Com ventos favoráveis, o trio lançou no ano seguinte dois novos álbuns, dos quais In The Wind (0ut. 63) se tornou na pedra de toque que confirmou a solidez e qualidade do projeto, dando nome internacional a Peter, Paul & Mary. Além de incluir canções originais do grupo e música tradicional com arranjos dos próprios, incluía temas de Bob Dylan, à época um jovem desconhecido. A explosão deu-se justamente com Blowin’ in the Wind, a canção que Dylan tinha gravado sem qualquer reconhecimento público, agora convertida em single de PP&M, em nº1 e premiada com dois Grammys, levantando voo para circular pelo mundo inteiro.

A partir daqui o grupo não parava, numa espiral de trabalho com ensaios, gravações e digressões, chegando a fazer duzentos a trezentos concertos por ano, segundo referem. Mas ao fim de quase uma década sem vida pessoal, sem disponibilidade sequer para refletir sobre o próprio trabalho, foi de comum acordo que resolveram pôr fim ao projeto em 1970, distribuindo agora o tempo entre carreiras a solo, em música ou televisão e, claro, casa e família.
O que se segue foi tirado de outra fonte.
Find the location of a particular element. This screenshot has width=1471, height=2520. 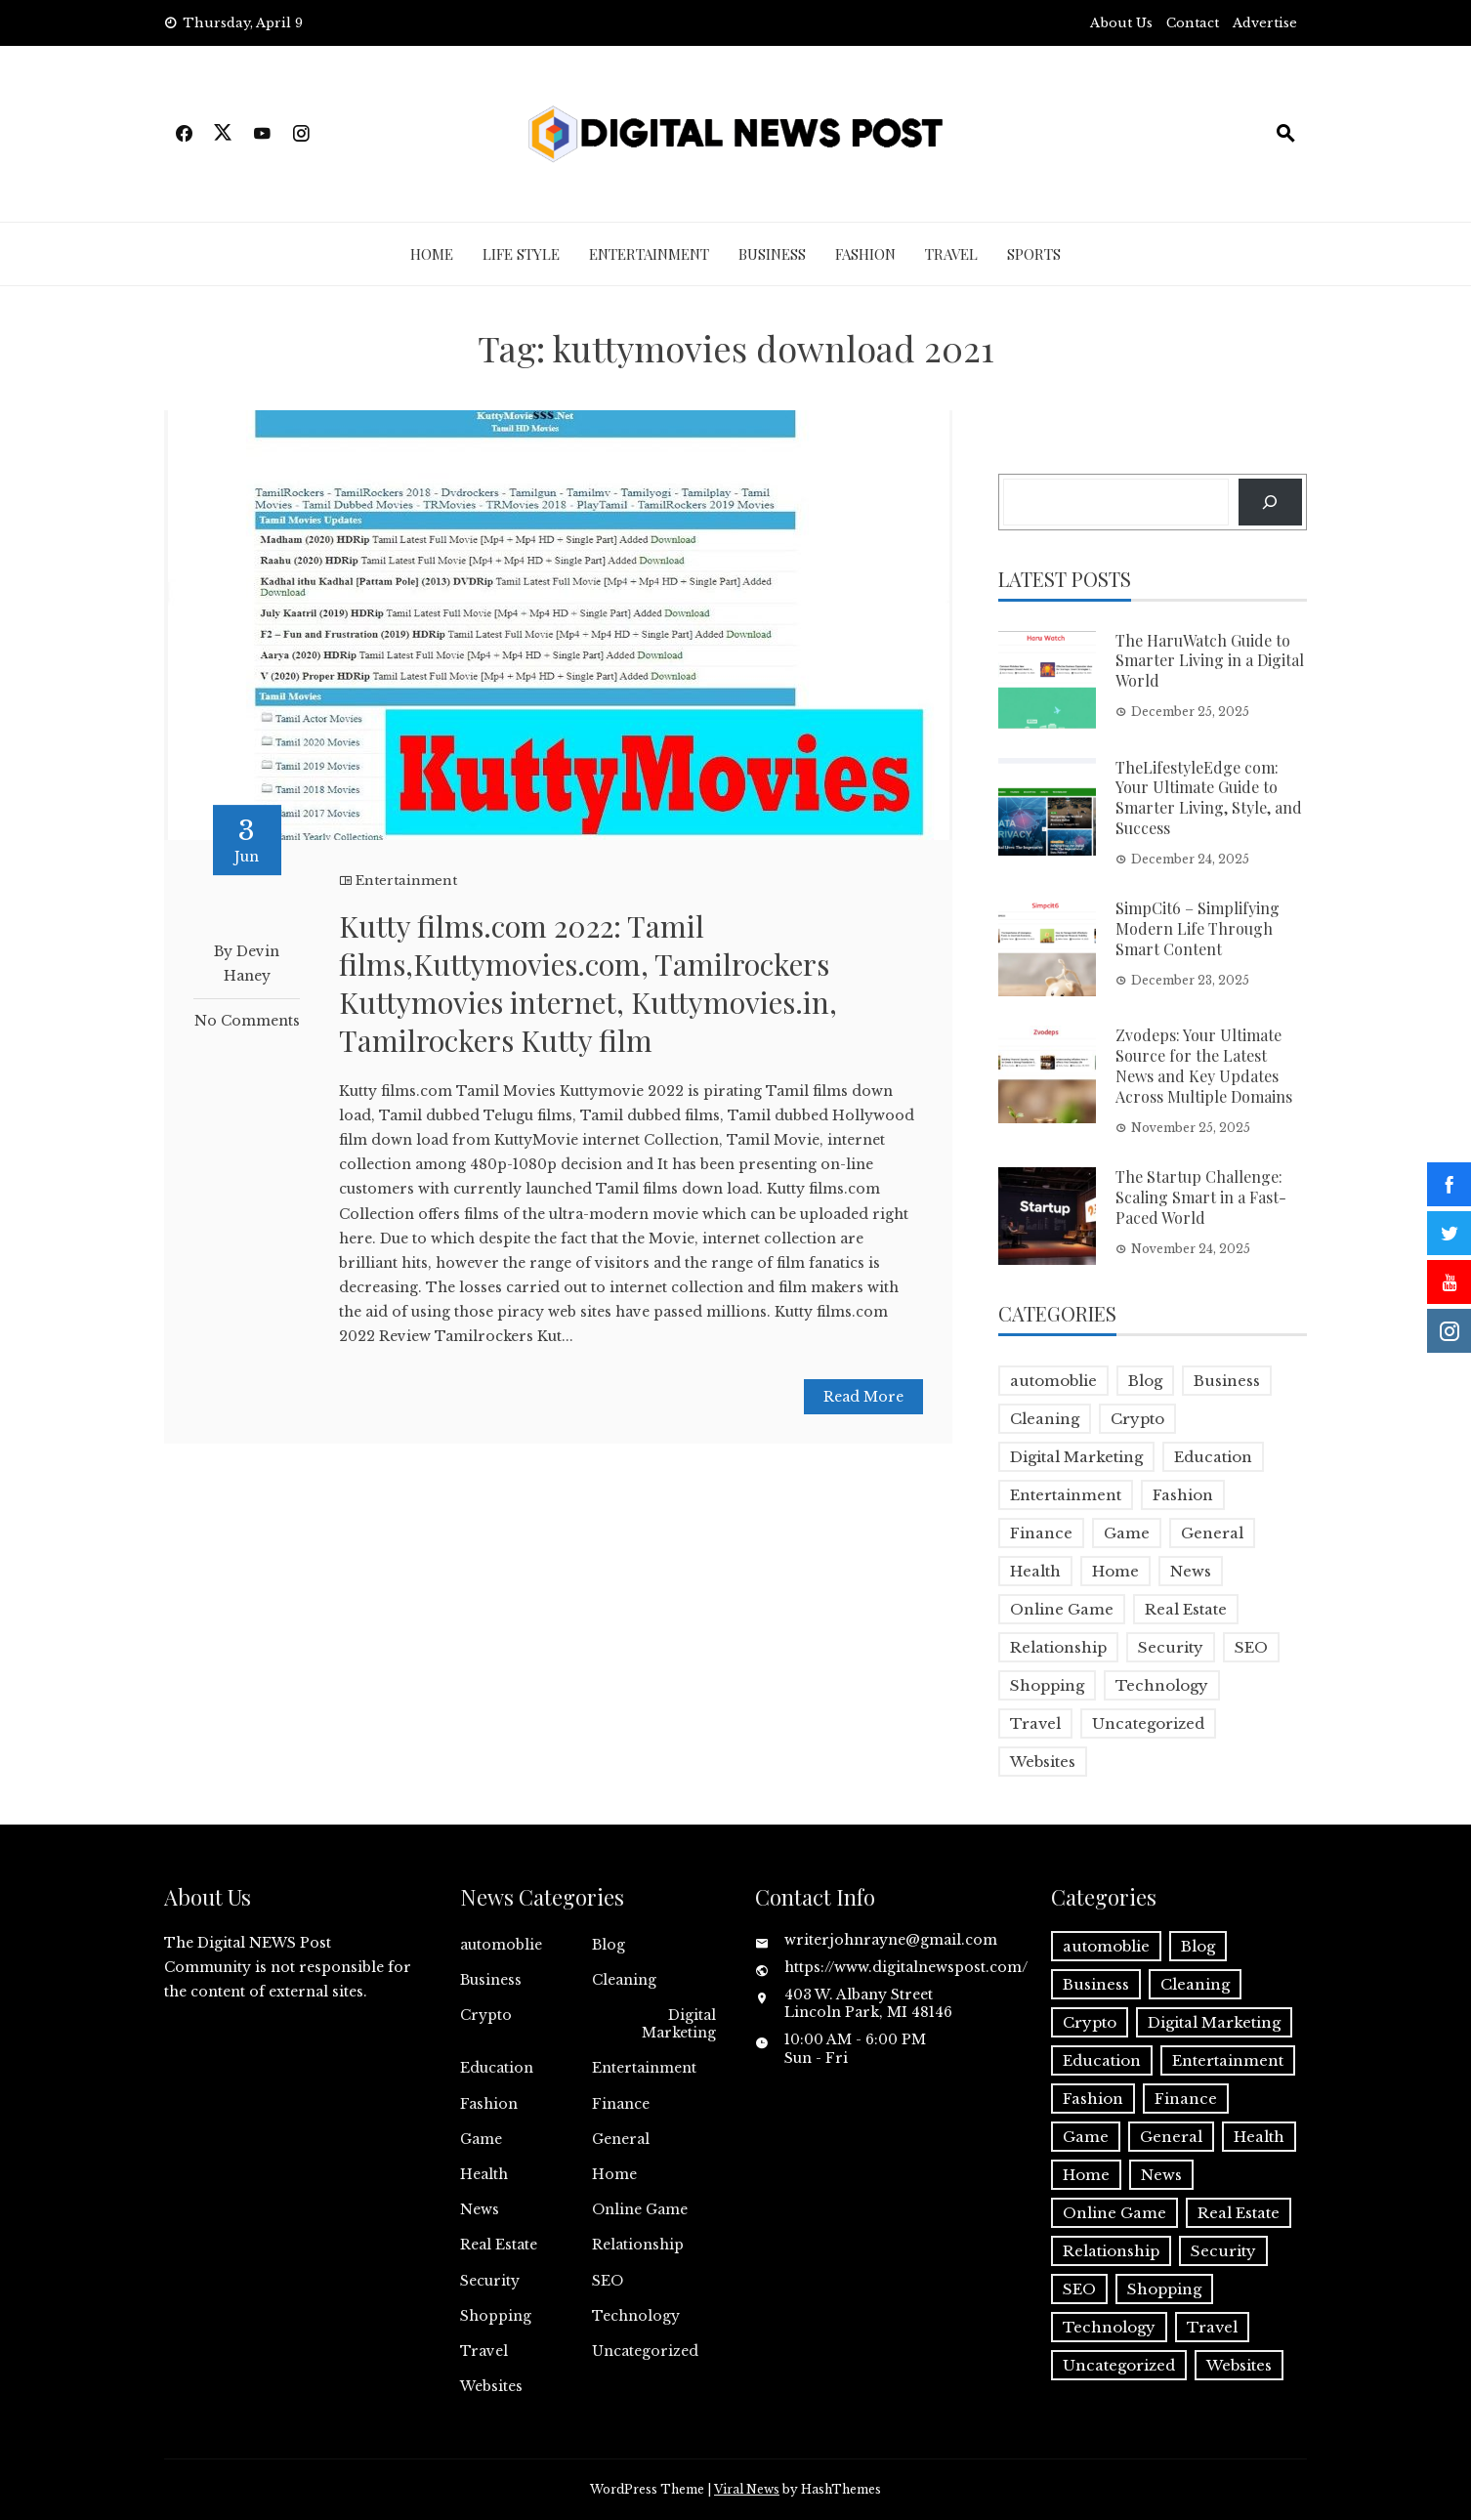

SEO is located at coordinates (607, 2280).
Segundo o grupo, “A música folk e o ativismo convergem” (Peter Paul and Mary: fifty years of music and life, 2015). A verdade é que, depois da separação, a participação esporádica mas convicta de PP&M em espetáculos por causas sociais relevantes e o prazer de fazerem música juntos, levaram à decisão de voltar a trabalhar em grupo.
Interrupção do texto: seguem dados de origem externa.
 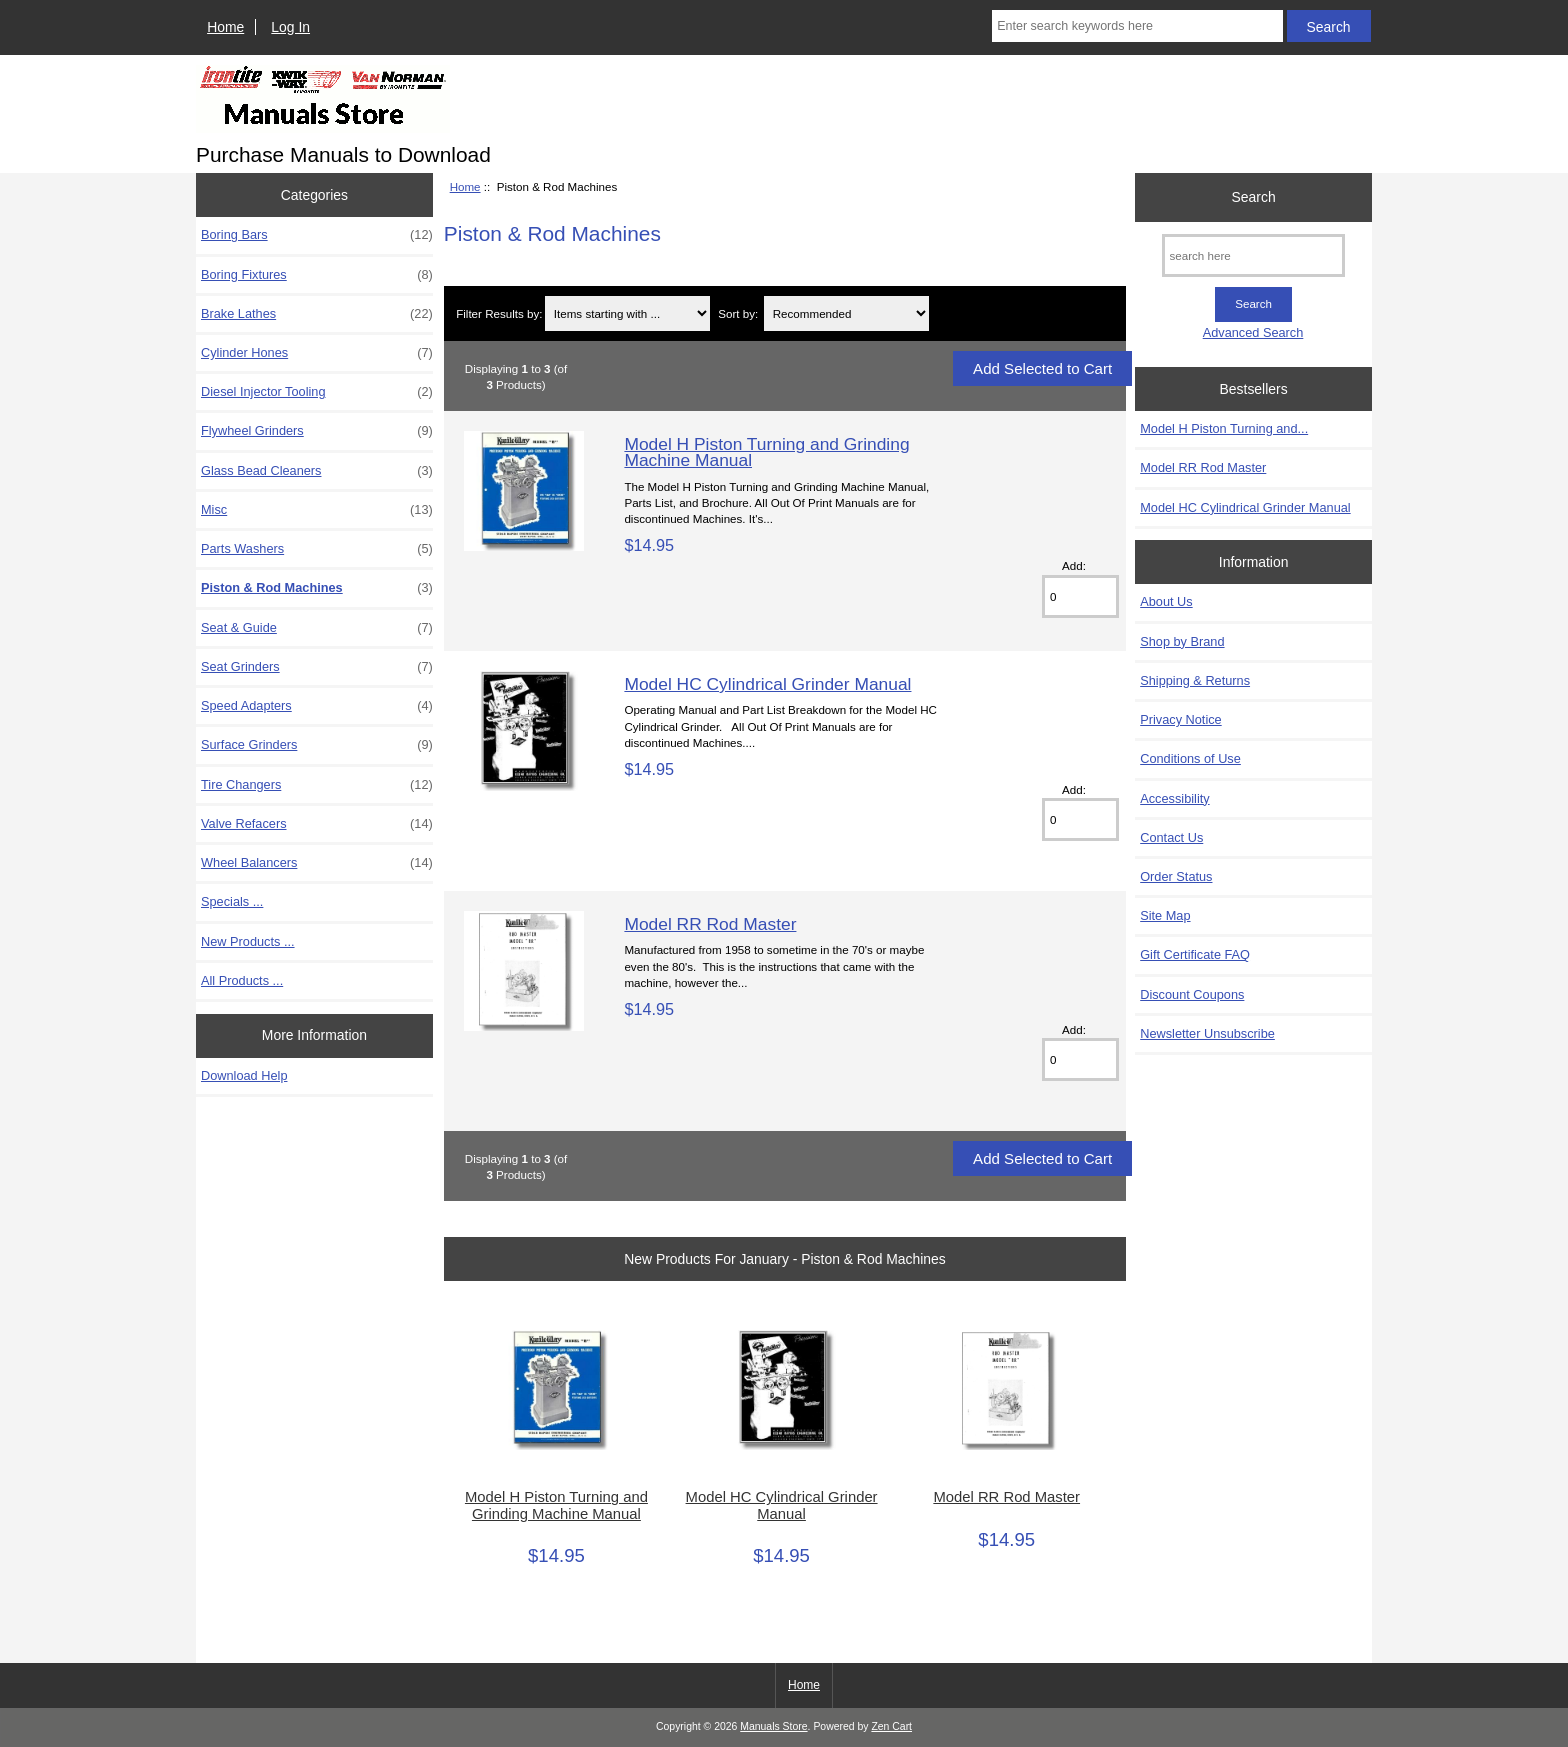 I want to click on Order Status, so click(x=1176, y=876).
Agora mais velhos e maduros, equilibrando um reduzido número de concertos por ano com a vida pessoal, mas mantendo o seu caraterístico ativismo, em 1978 retomaram o projeto Peter, Paul & Mary por mais tinta anos, até à morte de Mary, com leucemia (16 set. 2009). Num exemplo de coragem e superação, a cantora fez questão de manter até ao fim a sua participação no grupo que, certamente, terá sido uma vez mais a sua tábua de salvação.
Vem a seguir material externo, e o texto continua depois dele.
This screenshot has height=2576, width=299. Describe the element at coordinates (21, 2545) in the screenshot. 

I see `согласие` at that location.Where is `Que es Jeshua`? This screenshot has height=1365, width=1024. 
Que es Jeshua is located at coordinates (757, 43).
Recentemente – Peter, Paul & Baez…?

Depois do desaparecimento de Mary, companheira de uma vida inteira, Peter e Noel Paul continuam a atuar juntos pontualmente, tocando e cantando em pequenos recintos onde, como sempre, são adorados pelo público.

Em abril de 2024 integraram o primeiro lote de homenageados pelo Folk and Americana Roots Hall of Fame, em Boston, juntamente com muitas outras celebridades, entre elas, Joan Baez. Na cerimónia pública, quando esta octogenária terminava a sua curta apresentação musical a solo, os quase nonagenários Peter e Noel subiram a custo os degraus até ao palco e juntaram-se à colega com quem tantas vezes tinham partilhado microfones, músicas e causas e, como de costume, harmonizaram as vozes: The answer, my friend, is blowin’ in the wind

Juntos comprovavam que a vida é realmente um círculo – atual, ultrapassado, atual de novo – e que o difícil é manter-se coerente e fiel aos seus princípios. Como aliás eles, Peter, Paul & Mary, fizeram ao longo da sua carreira, não ignorando todos os novos géneros, tendências e estilos que foram surgindo sucessivamente, mas sem abdicar das suas convicções e do meio que melhor lhes permitia partilhá-las com o público: a música folk.